Theater Review: A Few Thoughts on Williamstown Theatre Festival’s “Pygmalion”

Pygmalion by George Bernard Shaw. Directed by Nicholas Martin. Staged by the Williamstown Theatre Festival, Wiliamstown, MA, through July 27.

By Bill Marx

in the Williamstown Theatre Festival production of "Pygmalion." Photo: T. Charles Erickson.

Robert Sean Leonard (Higgins) and Heather Lind (Eliza) in the Williamstown Theatre Festival production of “Pygmalion.” Photo: T. Charles Erickson.

I generally agree with Helen Epstein’s admiring review of the Williamstown Theatre Festival presentation of Pygmalion—this is a splendid staging of a delightful anti-romance that even in these supposedly post-feminist days poses somewhat of a problem, particularly when a production turns its back on George Bernard Shaw’s elemental demand: that the audience should not yearn that Eliza, once she gains her self-respect and independence, remain on speaking terms, let along stay with, her tyrannical teacher, Henry Higgins.

Of course, the film version of Pygmalion, along with the sentimentalized but magnificent musical My Fair Lady, fudge this issue dreadfully, intimating that the God-like professor and smitten student somehow reunite in some sort of canoodling relationship. But that is to misunderstand the ironically evolutionary nature of the play: The very qualities (arrogance, emotional immaturity, the gamboling spirit) that led Higgins to create a new Eliza make him impossible as a husband. A free-thinking individual, Eliza not only absorbs his intellectual chops but tempers them in a more human, and egalitarian, sensibility.

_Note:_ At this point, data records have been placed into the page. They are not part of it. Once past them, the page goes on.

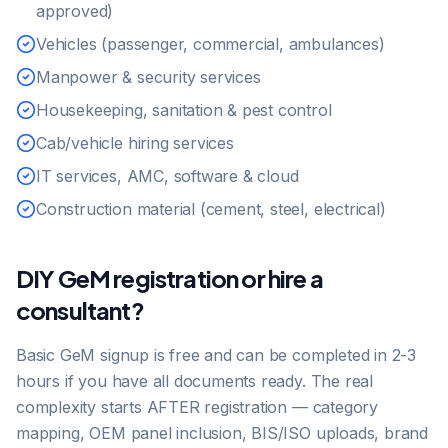
approved)
Vehicles (passenger, commercial, ambulances)
Manpower & security services
Housekeeping, sanitation & pest control
Cab/vehicle hiring services
IT services, AMC, software & cloud
Construction material (cement, steel, electrical)
DIY GeM registration or hire a
consultant?
Basic GeM signup is free and can be completed in 2-3
hours if you have all documents ready. The real
complexity starts AFTER registration — category
mapping, OEM panel inclusion, BIS/ISO uploads, brand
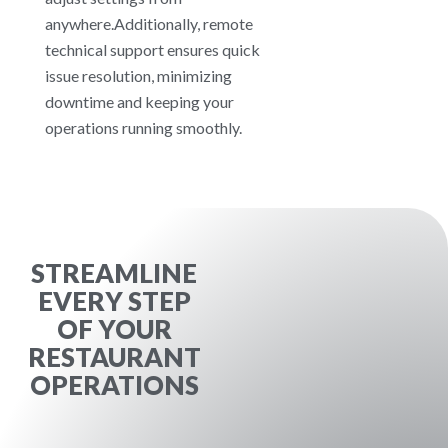
anywhere.Additionally, remote
technical support ensures quick
issue resolution, minimizing
downtime and keeping your
operations running smoothly.
STREAMLINE
EVERY STEP
OF YOUR
RESTAURANT
OPERATIONS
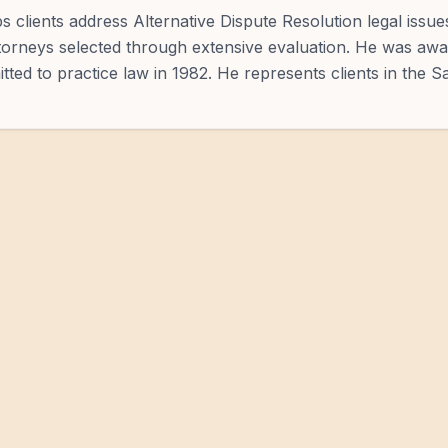
s clients address Alternative Dispute Resolution legal issu
ttorneys selected through extensive evaluation. He was awa
itted to practice law in 1982. He represents clients in the S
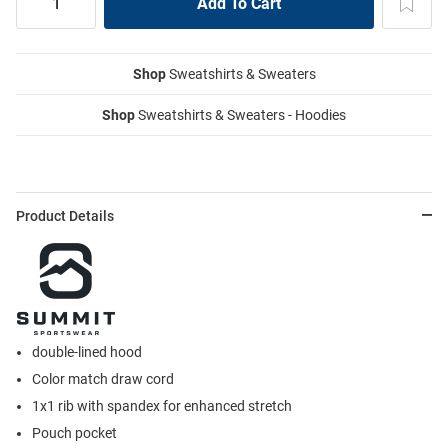
Shop
Sweatshirts & Sweaters
Shop
Sweatshirts & Sweaters - Hoodies
Product Details
double-lined hood
Color match draw cord
1x1 rib with spandex for enhanced stretch
Pouch pocket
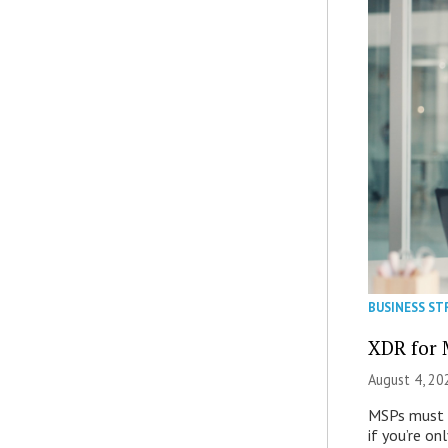
BUSINESS ST
XDR for 
August 4, 20
MSPs must r
if you’re on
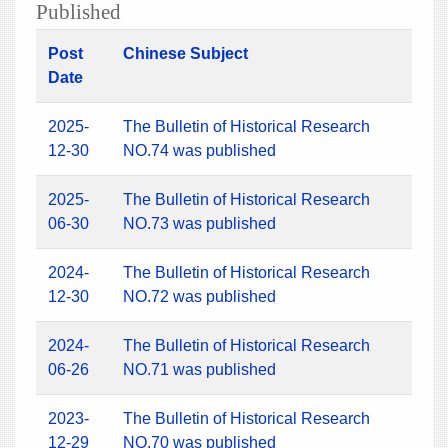
Published
Post
Chinese Subject
Date
2025-
The Bulletin of Historical Research
12-30
NO.74 was published
2025-
The Bulletin of Historical Research
06-30
NO.73 was published
2024-
The Bulletin of Historical Research
12-30
NO.72 was published
2024-
The Bulletin of Historical Research
06-26
NO.71 was published
2023-
The Bulletin of Historical Research
12-29
NO.70 was published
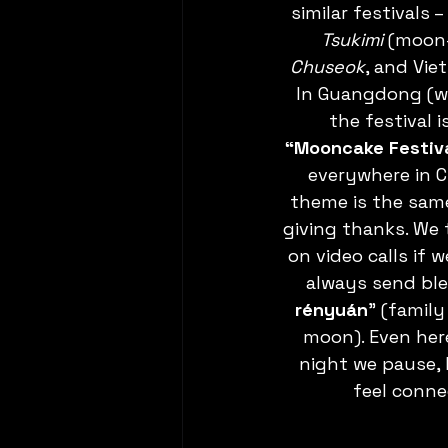
similar festivals 
Tsukimi
 (moon-
Chuseok
, and Vie
In Guangdong (wh
the festival i
“Mooncake Festiva
everywhere in C
theme is the same
giving thanks. We t
on video calls if w
always send ble
rényuán
” (famil
moon). Even here
night we pause, 
feel conne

As a teacher, she has become his superior in every way that counts—she is the democratic future, he is the aristocratic past.

Director Nicholas Martin generally gets Shaw’s prickly approach right, until the final act. In the opening scenes, Heather Lind’s Eliza puts a fresh, funky spin on the usual characterization of the flower-girl: her Eliza is not only frightened and whiny but flirty as well, suggesting that at first she believes her power to be sexual (all those proclamations that she is “a good girl”). Once Eliza realizes that Higgins has patronized her as a woman, held her to satisfy his wager that he can educate her into becoming a lady—a nearly inanimate piece of drawing room decoration without apparent purpose or function—she sees that sexuality, as well as “good manners,” are a trap for the developing self. As Higgins, Robert Sean Leonard does well playing a charming boy-man with a mother fixation (Higgins is the great-grand daddy of the dweebs who won’t grow up in the films of Judd Apatow), always making the game (which never changes, for him) with Eliza a matter of power rather than emotion or reason, each move calibrated to keep his subject under his control.

The final scene, where Eliza and Higgins have their great debate, becomes unnecessarily shrill at the WTF, with Lind’s Eliza screaming her defiance at Higgins, happy that she has finally found his weak spot. The point-counterpoint is deftly modulated—it should never veer toward the manic. Shaw’s point is that Eliza has learned to control her emotions; there should be a touch of steel as she takes her leave of Higgins, announcing that she may marry the adoring but thick-headed Freddy. It is puzzling that Martin deletes an earlier short scene between Eliza and Freddy, which helps establish the couple’s attraction (such as it is), yet he invents a final tableau where Higgins imagines (?) that he sees Eliza and the penniless Freddy being hitched. The protagonists shoot each other a soap opera glance that appears to be dripping with regret (if only it could have worked out . . .). That is the evening’s major misstep—surely the lesson of Pygmalion is that Eliza should never look back. She doesn’t need to.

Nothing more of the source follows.